The input>

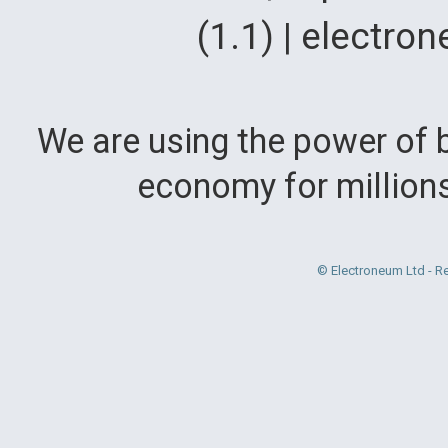
(1.1) | electr
We are using the power of b
economy for million
© Electroneum Ltd - R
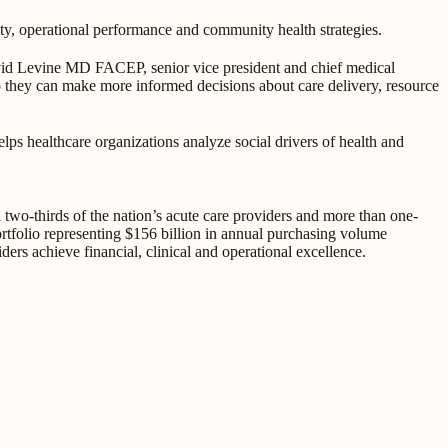
ity, operational performance and community health strategies.
avid Levine MD FACEP, senior vice president and chief medical
so they can make more informed decisions about care delivery, resource
lps healthcare organizations analyze social drivers of health and
two-thirds of the nation’s acute care providers and more than one-
portfolio representing $156 billion in annual purchasing volume
ders achieve financial, clinical and operational excellence.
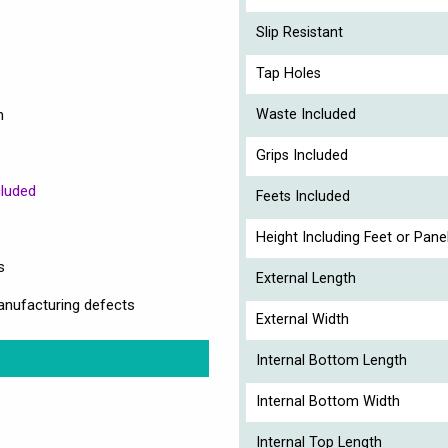
Slip Resistant
Tap Holes
n
Waste Included
Grips Included
cluded
Feets Included
Height Including Feet or Pane
s
External Length
anufacturing defects
External Width
Internal Bottom Length
Internal Bottom Width
Internal Top Length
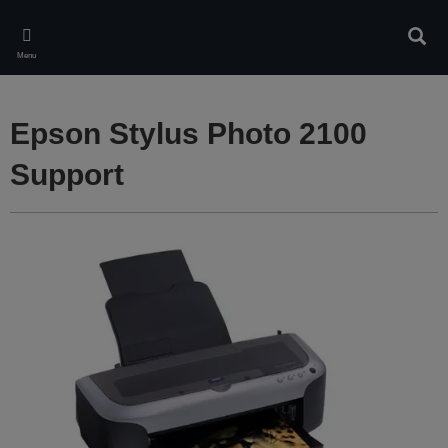
Skip
to
Sear
main
Menu
content
Epson Stylus Photo 2100
Support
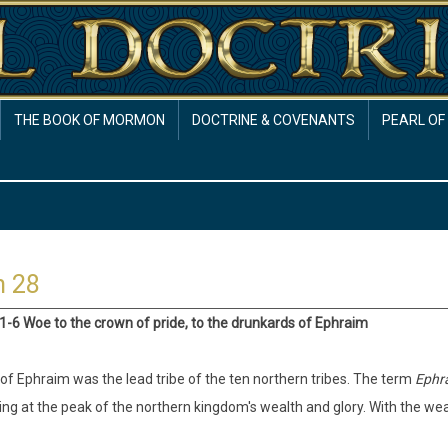
THE BOOK OF MORMON
DOCTRINE & COVENANTS
PEARL OF
h 28
:1-6 Woe to the crown of pride, to the drunkards of Ephraim
 of Ephraim was the lead tribe of the ten northern tribes. The term
Ephr
ng at the peak of the northern kingdom's wealth and glory. With the wea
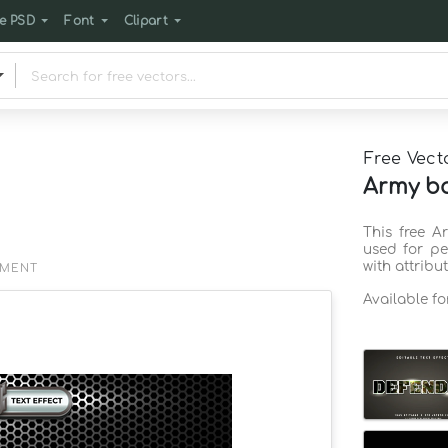
e PSD
Font
Clipart
Free Vect
Army ba
This free 
used for pe
with attribu
EMENT
Available f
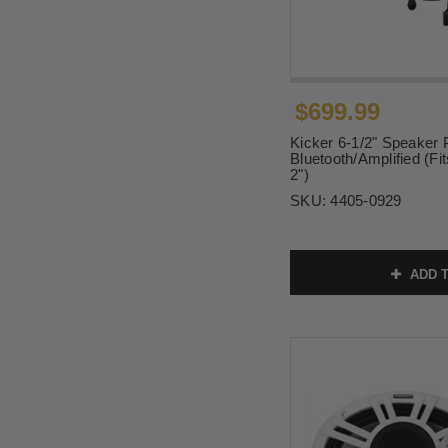
$699.99
Kicker 6-1/2" Speaker
Bluetooth/Amplified (Fit
2")
SKU:
4405-0929
ADD T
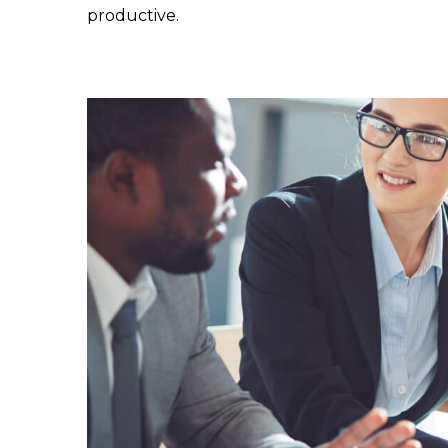
productive.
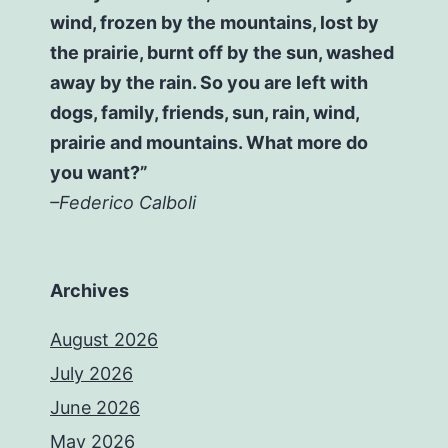
wind, frozen by the mountains, lost by
the prairie, burnt off by the sun, washed
away by the rain. So you are left with
dogs, family, friends, sun, rain, wind,
prairie and mountains. What more do
you want?”
–Federico Calboli
Archives
August 2026
July 2026
June 2026
May 2026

Exercise details> Which lines in the listing above include the string "prairie"? Copy each of them.

Reply to the task>
the prairie, burnt off by the sun, washed
prairie and mountains. What more do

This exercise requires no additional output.